Fig.1 shows the arrangement of particles in a snapshot of time for two dimensional simulations of a granular bed driven by a random force. The three images show systems with progressively larger densities of particles. The black particles represent particles which are moving with extreme velocity compared to the bulk. The fast particles are not spread out uniformly in the bed but clustered in localised regions.
In classical systems it is well known that gases in equilibrium can be described by the Maxwell-Boltzmann Equation. The statistical behaviour of the velocity of a gaseous particle is then described by Gaussian of Boltzmann’s distribution of velocities.
Dilute granular systems are often considered to be gaseous when the particles are very energetic or dilute. However the assumption that the velocities obey Boltmann’s Gaussian is not well established. In fact there is strong reported evidence that even for relatively small dissipation Boltzmann Statistics do not true.

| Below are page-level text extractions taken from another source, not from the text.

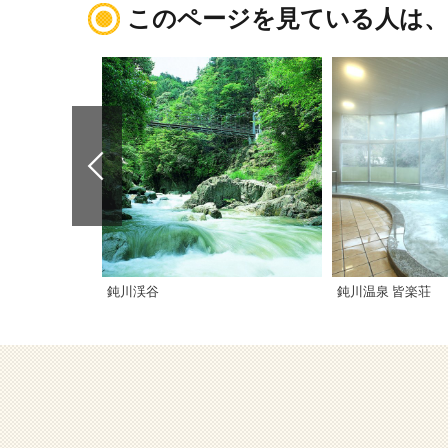
このページを見ている人は
鈍川渓谷
鈍川温泉 皆楽荘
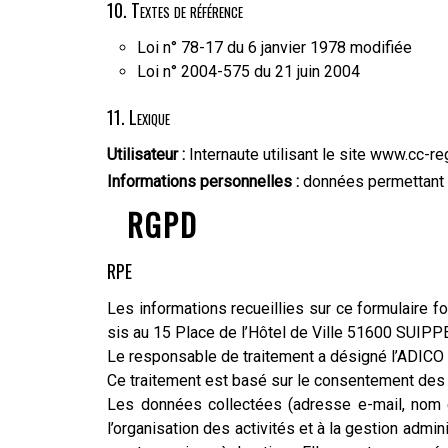
10. Textes de référence
Loi n° 78-17 du 6 janvier 1978 modifiée
Loi n° 2004-575 du 21 juin 2004
11. Lexique
Utilisateur :
Internaute utilisant le site www.cc-
Informations personnelles :
données permettant l’
RGPD
RPE
Les informations recueillies sur ce formulaire 
sis au 15 Place de l’Hôtel de Ville 51600 SUIPP
Le responsable de traitement a désigné l’ADICO 
Ce traitement est basé sur le consentement de
Les données collectées (adresse e-mail, nom e
l’organisation des activités et à la gestion admi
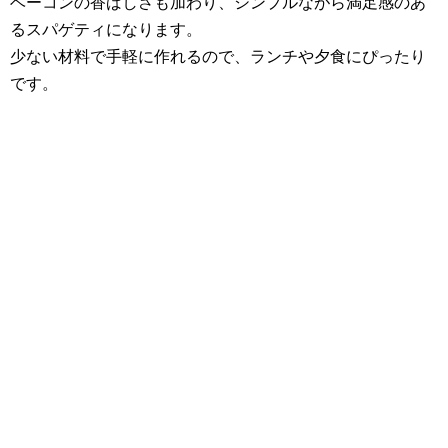
ベーコンの香ばしさも加わり、シンプルながら満足感のあ
るスパゲティになります。
少ない材料で手軽に作れるので、ランチや夕食にぴったり
です。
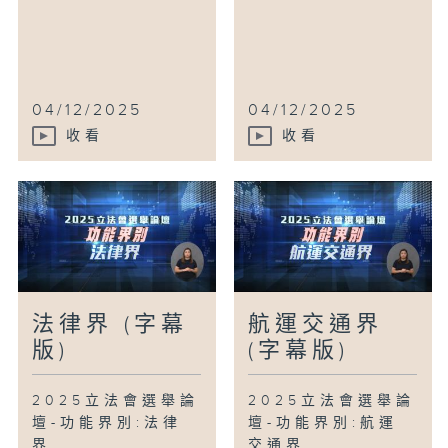
04/12/2025
04/12/2025
收看
收看
法律界 (字幕
航運交通界
版)
(字幕版)
2025立法會選舉論
2025立法會選舉論
壇-功能界別:法律
壇-功能界別:航運
界
交通界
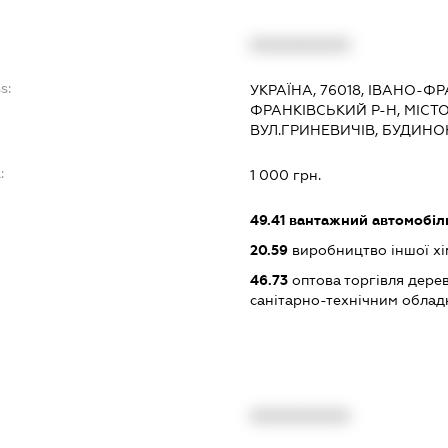
XXXXXXXXXX
s:
УКРАЇНА, 76018, ІВАНО-Ф
ФРАНКІВСЬКИЙ Р-Н, МІСТ
ВУЛ.ГРИНЕВИЧІВ, БУДИНОК
:
1 000 грн.
49.41
вантажний автомобіл
20.59
виробництво іншої хіміч
46.73
оптова торгівля дере
санітарно-технічним обла
XXXXXXXXXX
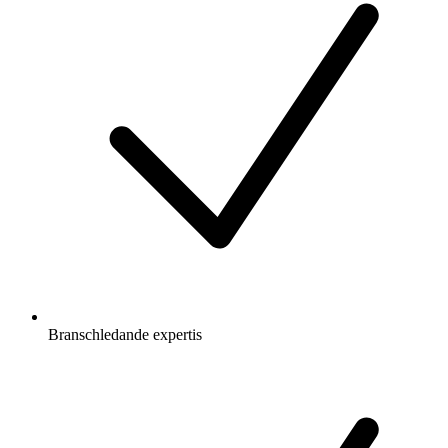
Branschledande expertis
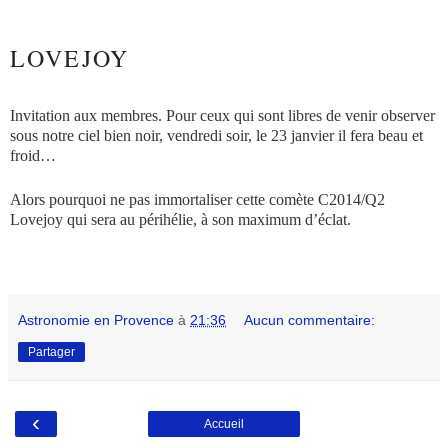
LOVEJOY
Invitation aux membres. Pour ceux qui sont libres de venir observer
sous notre ciel bien noir, vendredi soir, le 23 janvier il fera beau et
froid…
Alors pourquoi ne pas immortaliser cette comète C2014/Q2
Lovejoy qui sera au périhélie, à son maximum d’éclat.
Astronomie en Provence
à
21:36
Aucun commentaire:
Partager
‹
Accueil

Granular systems are examples of non-equilibrium systems; they constantly dissipate energy through collision and require an input of energy to remain in steady state (at constant kinetic energy).
This research project studies the statistical behaviour of one dimensional and two dimensional granular particles that are heated by a random white noise. The system exhibits strong spatial clustering which results in the granular temperature of the system deviating strongly from the homogeneous prediction.
Strongly dissipative systems can be reliably described as a set of isolated particles contained with in fixed width boxes. Such a model allows us to relate the velocity of the particle to space that is available for the particle to move.